[Extracted page text data]
* * *
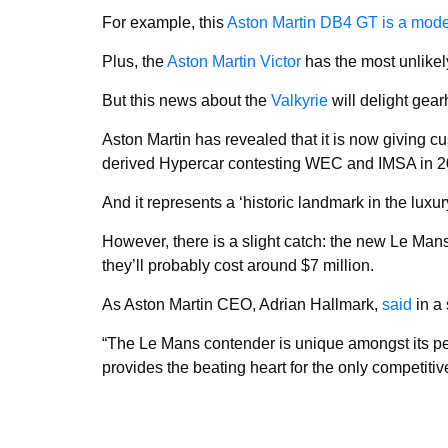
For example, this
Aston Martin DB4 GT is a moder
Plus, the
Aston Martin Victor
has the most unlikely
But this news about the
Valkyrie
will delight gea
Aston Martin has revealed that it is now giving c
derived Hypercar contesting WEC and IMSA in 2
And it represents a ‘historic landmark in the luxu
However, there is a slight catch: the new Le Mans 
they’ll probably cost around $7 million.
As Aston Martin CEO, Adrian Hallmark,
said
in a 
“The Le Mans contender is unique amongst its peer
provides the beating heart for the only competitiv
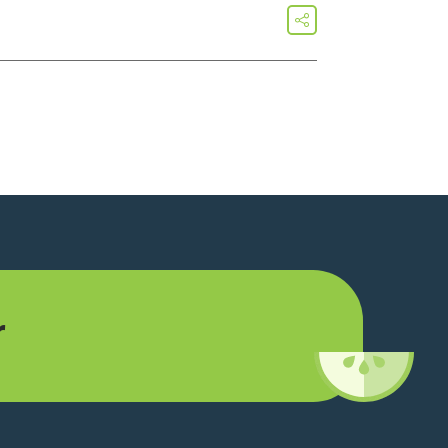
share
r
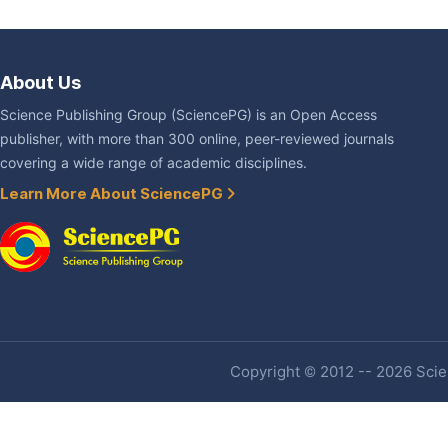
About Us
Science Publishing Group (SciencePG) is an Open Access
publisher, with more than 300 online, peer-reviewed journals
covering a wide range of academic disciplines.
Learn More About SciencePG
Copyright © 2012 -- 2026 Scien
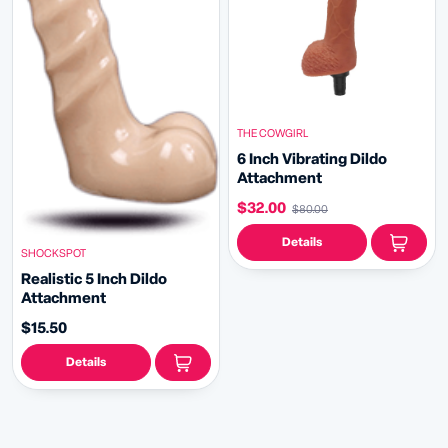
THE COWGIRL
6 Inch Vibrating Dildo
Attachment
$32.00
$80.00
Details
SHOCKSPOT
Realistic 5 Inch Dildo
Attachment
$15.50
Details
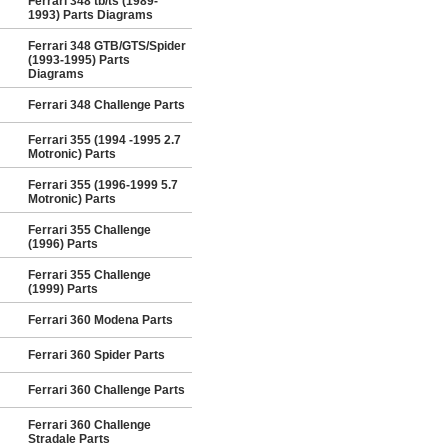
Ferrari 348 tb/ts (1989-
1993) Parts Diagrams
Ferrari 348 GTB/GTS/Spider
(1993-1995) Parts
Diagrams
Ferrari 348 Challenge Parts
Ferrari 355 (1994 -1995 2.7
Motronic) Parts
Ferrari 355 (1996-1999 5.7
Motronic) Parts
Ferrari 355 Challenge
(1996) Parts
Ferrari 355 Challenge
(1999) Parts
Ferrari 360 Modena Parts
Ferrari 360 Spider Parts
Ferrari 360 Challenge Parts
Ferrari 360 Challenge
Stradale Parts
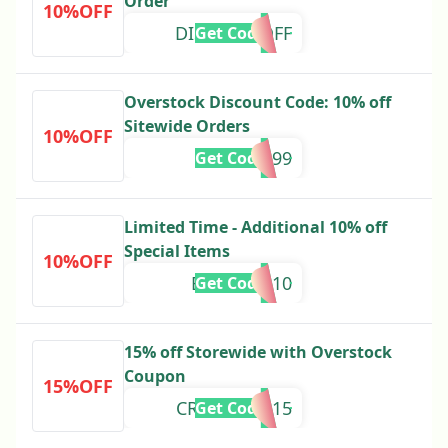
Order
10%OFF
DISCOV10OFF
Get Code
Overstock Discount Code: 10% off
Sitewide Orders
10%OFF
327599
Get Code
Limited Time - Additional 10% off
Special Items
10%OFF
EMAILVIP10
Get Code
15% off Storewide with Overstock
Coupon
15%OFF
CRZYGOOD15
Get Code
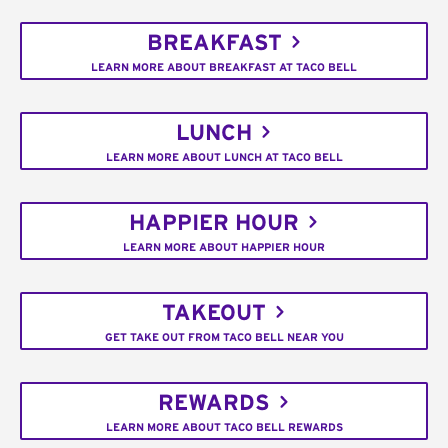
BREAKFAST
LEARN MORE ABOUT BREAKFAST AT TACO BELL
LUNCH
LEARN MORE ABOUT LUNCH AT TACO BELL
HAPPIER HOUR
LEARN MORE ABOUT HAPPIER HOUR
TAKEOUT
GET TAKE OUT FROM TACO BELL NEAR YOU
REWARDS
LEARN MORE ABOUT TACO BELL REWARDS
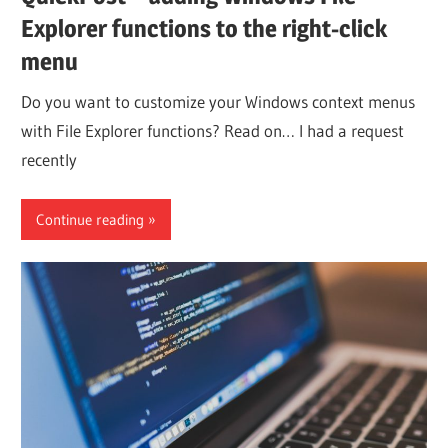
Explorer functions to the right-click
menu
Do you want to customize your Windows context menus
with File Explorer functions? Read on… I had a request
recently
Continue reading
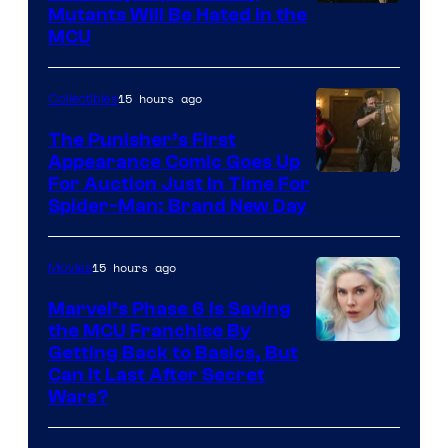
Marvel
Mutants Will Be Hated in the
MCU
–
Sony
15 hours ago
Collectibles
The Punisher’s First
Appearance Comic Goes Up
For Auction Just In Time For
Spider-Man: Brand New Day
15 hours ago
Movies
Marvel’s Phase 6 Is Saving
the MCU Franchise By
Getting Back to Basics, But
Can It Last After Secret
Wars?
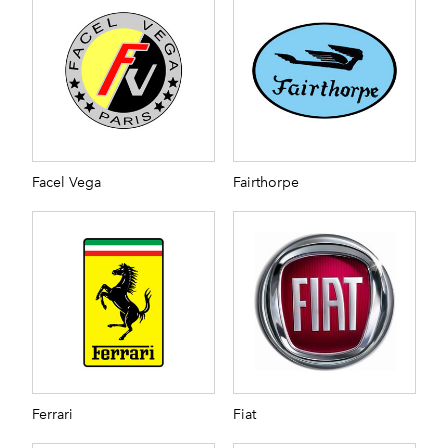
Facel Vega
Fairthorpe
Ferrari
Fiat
* * *
TASK INSTRUCTIONS:
Reproduce each line of the records in which the string "Martin" appears.

EXPECTED OUTPUT:
Aston Martin DB4 GT is a moder
Aston Martin Victor
Aston Martin has revealed that it is now giving c
As Aston Martin CEO, Adrian Hallmark,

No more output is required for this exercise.